We started to question how we once did things before the virus. Our offices sat idle for 70 per cent of the week, our schools for more than 80 per cent of the year, and we spent so much time moving from one function to the other, spending billions on the infrastructure to do so. It seemed like a wastefulness all of its own.

It was a handful of the private schools that started the shift.

Under the pressure of dwindling cash flow, exhausted savings and a growing cohort of families who opted to continue home schooling as the lockdown faded, the schools sought new ways to survive.

They discovered ways to regain and even create new revenue from buildings that were already there, once sitting idle for much of the year.

Surplus classrooms became collectives for local workers and small businesses, sharing resources and floor space. Others were adapted to cater for university students, with weekend intensives and residentials.

School operating hours began to shift and expand. Gates and fences were opened up to the community. Open space was used for gatherings, growers’ markets, food swaps.

School grounds became community grounds with play spaces, urban food gardens and places of respite.

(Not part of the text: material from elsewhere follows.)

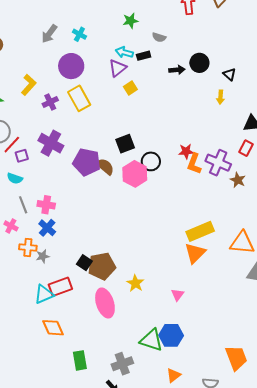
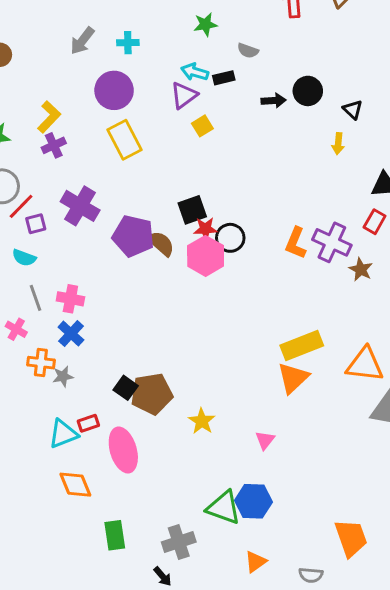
cyan cross: (79, 34) -> (128, 43), turned -32
purple cross: (50, 102) -> (54, 145), moved
red star: (186, 151) -> (205, 229), moved
red rectangle: (60, 287) -> (88, 423), size x0.6
pink ellipse: (105, 303) -> (123, 450), moved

Community outreach, local health and med-tech services, consultancies and neighbourhood re-planting programs emerged.

The business hubs thrived, birthing even more innovation, community initiatives and social purpose start-ups. The boundaries between working and learning became blurred.

Living spaces were added to provide close-to-work accommodation for the new heroes; our nurses, teachers, fireys and the raft of front-line workers who, before the virus, couldn’t afford to live anywhere nearby.

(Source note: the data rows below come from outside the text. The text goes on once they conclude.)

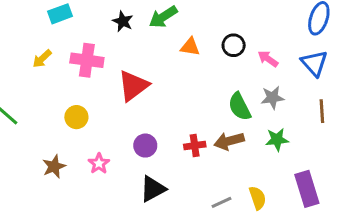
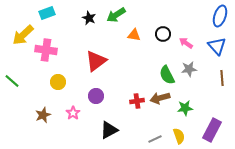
yellow arrow: (42, 59) -> (23, 35), moved, size x1.6
pink cross: (87, 60) -> (46, 50), moved
green star: (277, 140) -> (185, 108), moved
purple circle: (145, 146) -> (96, 96), moved
purple rectangle: (307, 189) -> (212, 130), turned 45

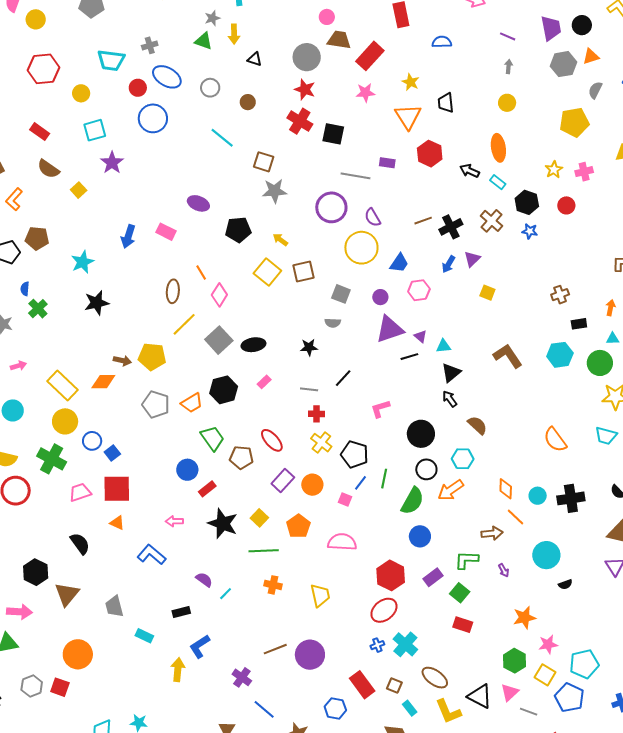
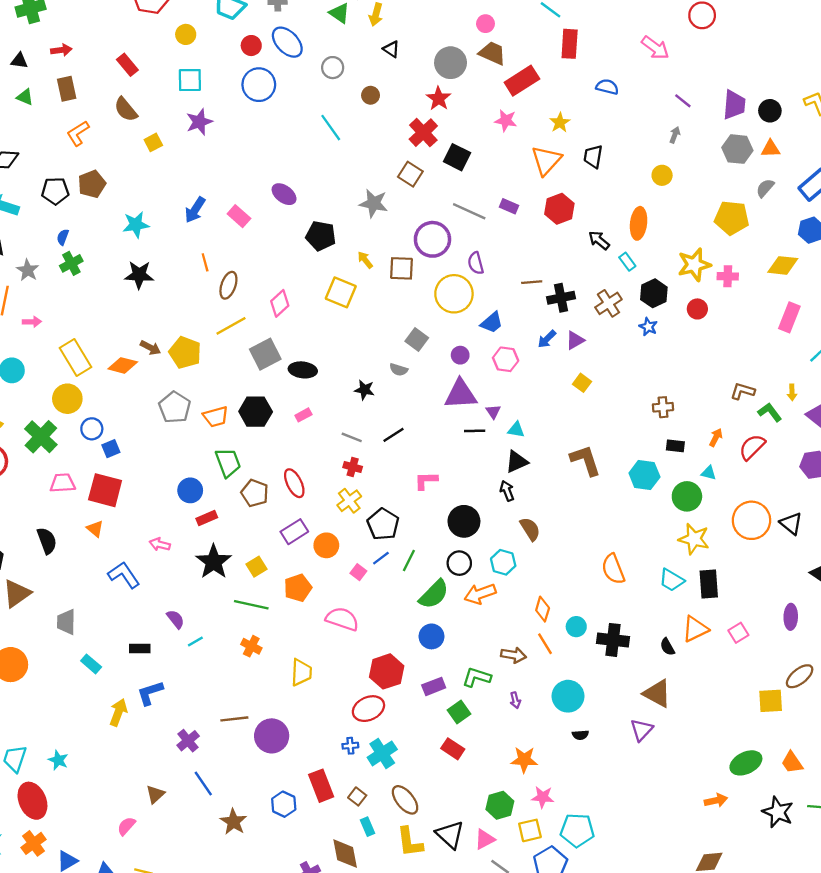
brown square: (264, 162) -> (410, 174), moved
yellow star: (554, 170) -> (694, 265), size x1.6
brown pentagon: (37, 238) -> (92, 184), turned 30
brown square: (304, 271) -> (402, 268), moved
orange line: (201, 272) -> (205, 262), moved
yellow square: (267, 272) -> (341, 292), turned -32
yellow square: (545, 675) -> (530, 830), turned 30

WIN6 Village Project in Silicon Valley, US. Cory Neighbourhood Association

The first schools to pivot and innovate led by example, inspiring more to make the transition, eventually even the public schools.

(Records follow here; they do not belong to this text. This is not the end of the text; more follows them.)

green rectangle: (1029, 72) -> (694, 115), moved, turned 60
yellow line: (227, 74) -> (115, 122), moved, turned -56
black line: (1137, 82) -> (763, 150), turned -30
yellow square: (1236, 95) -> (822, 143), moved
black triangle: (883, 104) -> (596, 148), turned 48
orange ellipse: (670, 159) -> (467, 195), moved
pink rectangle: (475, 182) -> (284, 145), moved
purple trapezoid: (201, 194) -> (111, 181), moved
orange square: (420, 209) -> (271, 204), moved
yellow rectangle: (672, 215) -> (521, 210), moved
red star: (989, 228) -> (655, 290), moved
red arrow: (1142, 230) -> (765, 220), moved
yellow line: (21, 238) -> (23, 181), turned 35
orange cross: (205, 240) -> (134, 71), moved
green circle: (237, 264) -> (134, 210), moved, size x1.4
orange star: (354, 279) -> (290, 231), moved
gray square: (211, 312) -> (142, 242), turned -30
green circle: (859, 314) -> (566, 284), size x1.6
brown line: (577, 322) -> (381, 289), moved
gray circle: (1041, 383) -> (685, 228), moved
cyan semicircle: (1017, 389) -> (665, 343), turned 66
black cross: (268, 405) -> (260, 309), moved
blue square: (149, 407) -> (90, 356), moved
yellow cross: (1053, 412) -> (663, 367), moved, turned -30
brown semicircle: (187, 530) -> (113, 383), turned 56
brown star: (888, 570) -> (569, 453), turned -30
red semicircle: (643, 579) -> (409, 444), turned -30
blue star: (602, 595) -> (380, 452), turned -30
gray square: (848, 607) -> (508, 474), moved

We spent more time in our own neighbourhoods, working and learning locally, and less time on the roads and in city offices. Local streets became greener as we reclaimed them as our own.

Our cities continued as vibrant cultural and institutional hubs, but profit-driven outward growth was now less viable and somehow just less attractive.

Our local communities continued to grow inwards, to fill out the formerly empty spaces and empty hours with an incredibly rich and productive ecology of learning, working, creating and playing.

The schools were still schools, but they had become something new as well. They had become regenerative in many senses, healing the community, giving back, driving innovation, and allowing us to retain all that extra time we’d thrived on during those challenging months of physical isolation.

By now, many of us around the country are somewhere in the first few weeks of our work-from-home-and-home-schooling journey. And for most of us, we’re discovering that the blending of work, schooling, parenting and having some semblance of ourselves remaining at the end of the day is hard work. It’s even exhausting.

WIN6 Village Project in Silicon Valley, US. Cory Neighbourhood Association

But we’re also realising that it has a lot of upsides. We’ve removed the commute, we’re eating well (some of us too much), we’re learning to socialise and collaborate online (and there’ll be some great things that come out of this) and we get a lot more time with our families, which is exactly what we need in this increasingly stressful and worrisome time.

And in the months ahead, we will have time to ponder, to think, to imagine and maybe even create a better way to do things when we come out the other side.

I’m already seeing the strength of our local community starting to emerge and for mine at least the vision of a vibrant, equitable and restorative community hub in our now-empty local school is a compelling one indeed.

Digby Hall is Northrop Consulting Engineers’ sustainable communities + climate resilience lead. An architect and climate resilience specialist, Hall integrates the newest thinking in climate resilient communities with business strategy and continuity. He provides strategies and transition plans that support property owners and organisations in their shift towards zero carbon and restorative outcomes.